WHAT IS EXPECTED:
Before writing out the records, remove the pictures; keep everything else exact.

>>>

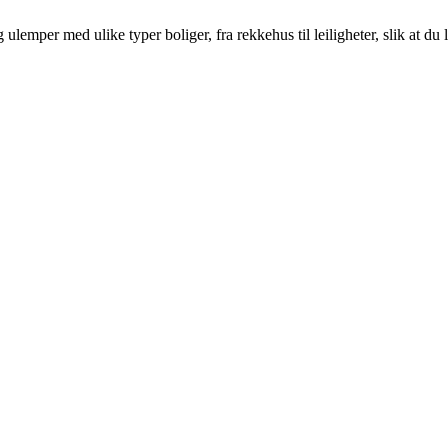
emper med ulike typer boliger, fra rekkehus til leiligheter, slik at du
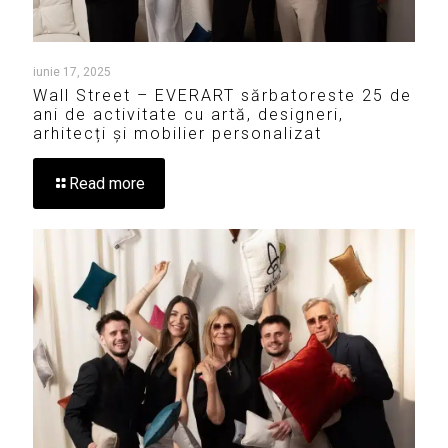
iunie 17, 2025
Wall Street – EVERART sărbatoreste 25 de
ani de activitate cu artă, designeri,
arhitecți și mobilier personalizat
Read more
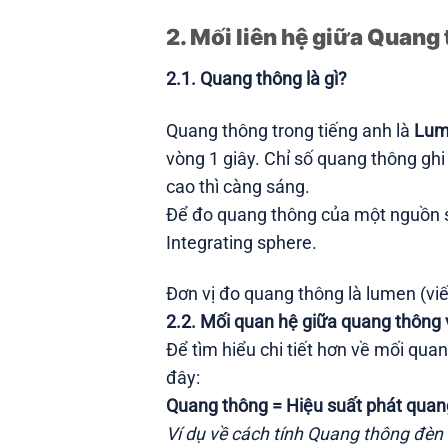
2. Mối liên hệ giữa Quang
2.1. Quang thông là gì?
Quang thông trong tiếng anh là
Lum
vòng 1 giây. Chỉ số quang thông g
cao thì càng sáng.
Để đo quang thông của một nguồn sá
Integrating sphere.
Đơn vị đo quang thông là lumen (viết
2.2. Mối quan hệ giữa quang thông
Để tìm hiểu chi tiết hơn về mối qua
đây:
Quang thông = Hiệu suất phát quan
Ví dụ về cách tính Quang thông đèn 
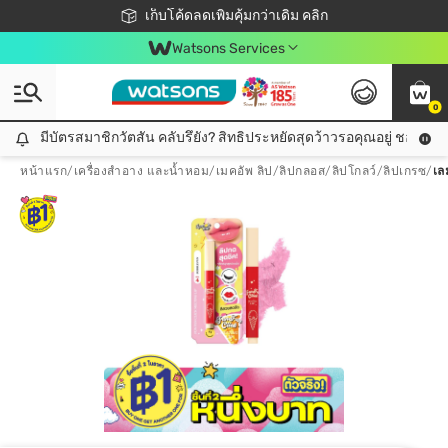
ชอปออนไลน์ครั้งแรก ลดเพิ่มจุก ๆ 10%! 🎉
เก็บโค้ดลดเพิ่มคุ้มกว่าเดิม คลิก
สมาชิกวัตสัน คลับดียังไง?
📦ส่งฟรี! เมื่อชอป 499฿
Watsons Services
0
มีบัตรสมาชิกวัตสัน คลับรึยัง? สิทธิประหยัดสุดว้าวรอคุณอยู่ ชอปคุ้มกว
มีบัตรสมาชิกวัตสัน คลับรึยัง? สิทธิประหยัดสุดว้าวรอคุณอยู่ ชอปคุ้มกว่าเดิม คลิก!
หน้าแรก
/
เครื่องสำอาง และน้ำหอม
/
เมคอัพ ลิป
/
ลิปกลอส/ลิปโกลว์/ลิปเกรซ
/
เลม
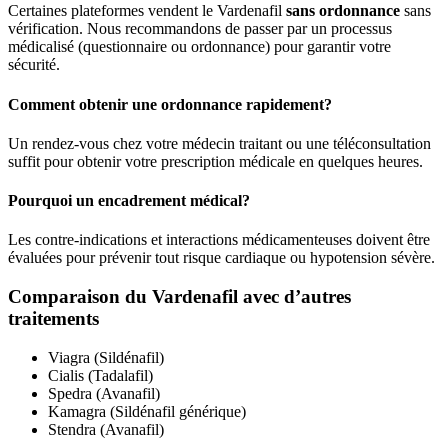
Certaines plateformes vendent le Vardenafil
sans ordonnance
sans
vérification. Nous recommandons de passer par un processus
médicalisé (questionnaire ou ordonnance) pour garantir votre
sécurité.
Comment obtenir une ordonnance rapidement?
Un rendez-vous chez votre médecin traitant ou une téléconsultation
suffit pour obtenir votre prescription médicale en quelques heures.
Pourquoi un encadrement médical?
Les contre-indications et interactions médicamenteuses doivent être
évaluées pour prévenir tout risque cardiaque ou hypotension sévère.
Comparaison du Vardenafil avec d’autres
traitements
Viagra (Sildénafil)
Cialis (Tadalafil)
Spedra (Avanafil)
Kamagra (Sildénafil générique)
Stendra (Avanafil)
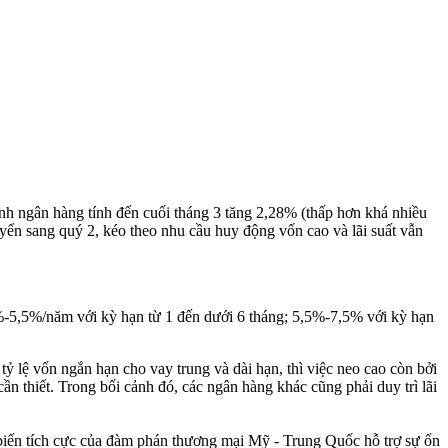
ành ngân hàng tính đến cuối tháng 3 tăng 2,28% (thấp hơn khá nhiều
yển sang quý 2, kéo theo nhu cầu huy động vốn cao và lãi suất vẫn
3%-5,5%/năm với kỳ hạn từ 1 đến dưới 6 tháng; 5,5%-7,5% với kỳ hạn
ỷ lệ vốn ngắn hạn cho vay trung và dài hạn, thì việc neo cao còn bởi
 thiết. Trong bối cảnh đó, các ngân hàng khác cũng phải duy trì lãi
 biến tích cực của đàm phán thương mại Mỹ - Trung Quốc hỗ trợ sự ổn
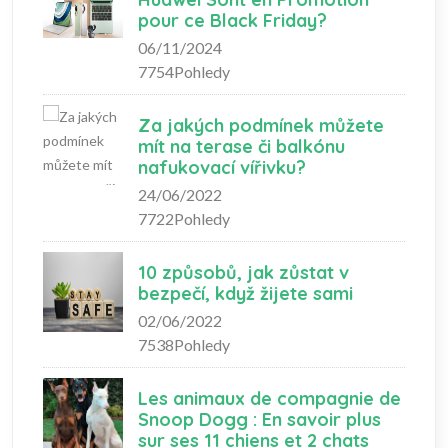
pour ce Black Friday?
06/11/2024
7754Pohledy
Za jakých podmínek můžete
mít na terase či balkónu
nafukovací vířivku?
24/06/2022
7722Pohledy
10 způsobů, jak zůstat v
bezpečí, když žijete sami
02/06/2022
7538Pohledy
Les animaux de compagnie de
Snoop Dogg : En savoir plus
sur ses 11 chiens et 2 chats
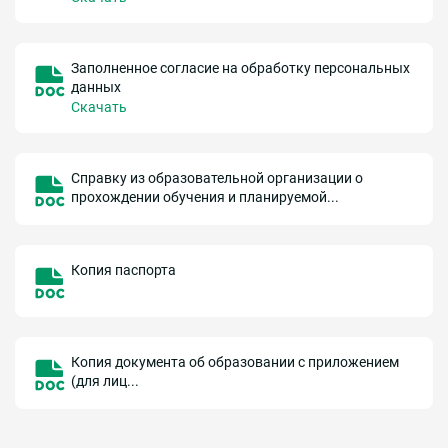
Заполненное согласие на обработку персональных
данных
Скачать
Справку из образовательной организации о
прохождении обучения и планируемой...
Копия паспорта
Копия документа об образовании с приложением
(для лиц...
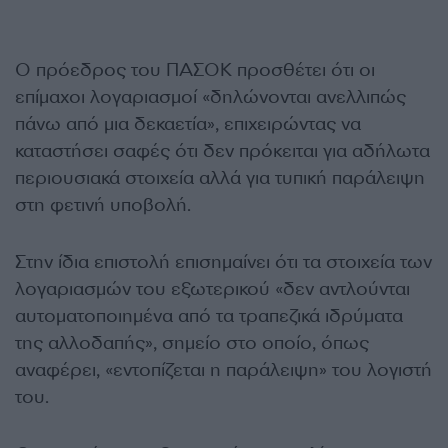
Ο πρόεδρος του ΠΑΣΟΚ προσθέτει ότι οι
επίμαχοι λογαριασμοί «δηλώνονται ανελλιπώς
πάνω από μια δεκαετία», επιχειρώντας να
καταστήσει σαφές ότι δεν πρόκειται για αδήλωτα
περιουσιακά στοιχεία αλλά για τυπική παράλειψη
στη φετινή υποβολή.
Στην ίδια επιστολή επισημαίνει ότι τα στοιχεία των
λογαριασμών του εξωτερικού «δεν αντλούνται
αυτοματοποιημένα από τα τραπεζικά ιδρύματα
της αλλοδαπής», σημείο στο οποίο, όπως
αναφέρει, «εντοπίζεται η παράλειψη» του λογιστή
του.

<<<

RESPONSE:
emper med ulike typer boliger, fra rekkehus til leiligheter, slik at du
iunie 17, 2025
Wall Street – EVERART sărbatoreste 25 de
ani de activitate cu artă, designeri,
arhitecți și mobilier personalizat
Read more
2. Mối liên hệ giữa Quang
2.1. Quang thông là gì?
Quang thông trong tiếng anh là
Lum
vòng 1 giây. Chỉ số quang thông g
cao thì càng sáng.
Để đo quang thông của một nguồn sá
Integrating sphere.
Đơn vị đo quang thông là lumen (viết
2.2. Mối quan hệ giữa quang thông
Để tìm hiểu chi tiết hơn về mối qua
đây:
Quang thông = Hiệu suất phát quan
Ví dụ về cách tính Quang thông đèn 
ชอปออนไลน์ครั้งแรก ลดเพิ่มจุก ๆ 10%! 🎉
เก็บโค้ดลดเพิ่มคุ้มกว่าเดิม คลิก
สมาชิกวัตสัน คลับดียังไง?
📦ส่งฟรี! เมื่อชอป 499฿
Watsons Services
0
มีบัตรสมาชิกวัตสัน คลับรึยัง? สิทธิประหยัดสุดว้าวรอคุณอยู่ ชอปคุ้มกว
มีบัตรสมาชิกวัตสัน คลับรึยัง? สิทธิประหยัดสุดว้าวรอคุณอยู่ ชอปคุ้มกว่าเดิม คลิก!
หน้าแรก
/
เครื่องสำอาง และน้ำหอม
/
เมคอัพ ลิป
/
ลิปกลอส/ลิปโกลว์/ลิปเกรซ
/
เลม
Certaines plateformes vendent le Vardenafil
sans ordonnance
sans
vérification. Nous recommandons de passer par un processus
médicalisé (questionnaire ou ordonnance) pour garantir votre
sécurité.
Comment obtenir une ordonnance rapidement?
Un rendez-vous chez votre médecin traitant ou une téléconsultation
suffit pour obtenir votre prescription médicale en quelques heures.
Pourquoi un encadrement médical?
Les contre-indications et interactions médicamenteuses doivent être
évaluées pour prévenir tout risque cardiaque ou hypotension sévère.
Comparaison du Vardenafil avec d’autres
traitements
Viagra (Sildénafil)
Cialis (Tadalafil)
Spedra (Avanafil)
Kamagra (Sildénafil générique)
Stendra (Avanafil)
ành ngân hàng tính đến cuối tháng 3 tăng 2,28% (thấp hơn khá nhiều
yển sang quý 2, kéo theo nhu cầu huy động vốn cao và lãi suất vẫn
3%-5,5%/năm với kỳ hạn từ 1 đến dưới 6 tháng; 5,5%-7,5% với kỳ hạn
ỷ lệ vốn ngắn hạn cho vay trung và dài hạn, thì việc neo cao còn bởi
 thiết. Trong bối cảnh đó, các ngân hàng khác cũng phải duy trì lãi
 biến tích cực của đàm phán thương mại Mỹ - Trung Quốc hỗ trợ sự ổn
pour ce Black Friday?
06/11/2024
7754Pohledy
Za jakých podmínek můžete
mít na terase či balkónu
nafukovací vířivku?
24/06/2022
7722Pohledy
10 způsobů, jak zůstat v
bezpečí, když žijete sami
02/06/2022
7538Pohledy
Les animaux de compagnie de
Snoop Dogg : En savoir plus
sur ses 11 chiens et 2 chats
Заполненное согласие на обработку персональных
данных
Скачать
Справку из образовательной организации о
прохождении обучения и планируемой...
Копия паспорта
Копия документа об образовании с приложением
(для лиц...
Ο πρόεδρος του ΠΑΣΟΚ προσθέτει ότι οι
επίμαχοι λογαριασμοί «δηλώνονται ανελλιπώς
πάνω από μια δεκαετία», επιχειρώντας να
καταστήσει σαφές ότι δεν πρόκειται για αδήλωτα
περιουσιακά στοιχεία αλλά για τυπική παράλειψη
στη φετινή υποβολή.
Στην ίδια επιστολή επισημαίνει ότι τα στοιχεία των
λογαριασμών του εξωτερικού «δεν αντλούνται
αυτοματοποιημένα από τα τραπεζικά ιδρύματα
της αλλοδαπής», σημείο στο οποίο, όπως
αναφέρει, «εντοπίζεται η παράλειψη» του λογιστή
του.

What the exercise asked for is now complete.